— Instructions to follow —
Check each line of the data below for the string "made". Then give the number of lines that have it, without anything else.

— Listed entries —
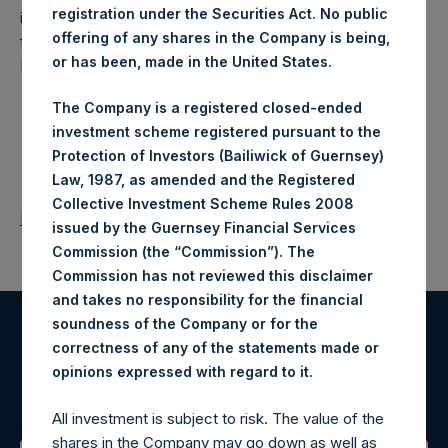
registration under the Securities Act. No public
investment holding company structured as a closed-ended
offering of any shares in the Company is being,
fund that makes concentrated investments principally in
or has been, made in the United States.
North American companies.
The Company is a registered closed-ended
investment scheme registered pursuant to the
Protection of Investors (Bailiwick of Guernsey)
Law, 1987, as amended and the Registered
Collective Investment Scheme Rules 2008
Return to Releases
issued by the Guernsey Financial Services
Commission (the “Commission”). The
Commission has not reviewed this disclaimer
and takes no responsibility for the financial
soundness of the Company or for the
Register for Alerts
correctness of any of the statements made or
.
opinions expressed with regard to it
Sign up to be notified of important updates.
All investment is subject to risk. The value of the
shares in the Company may go down as well as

— Task answer —
2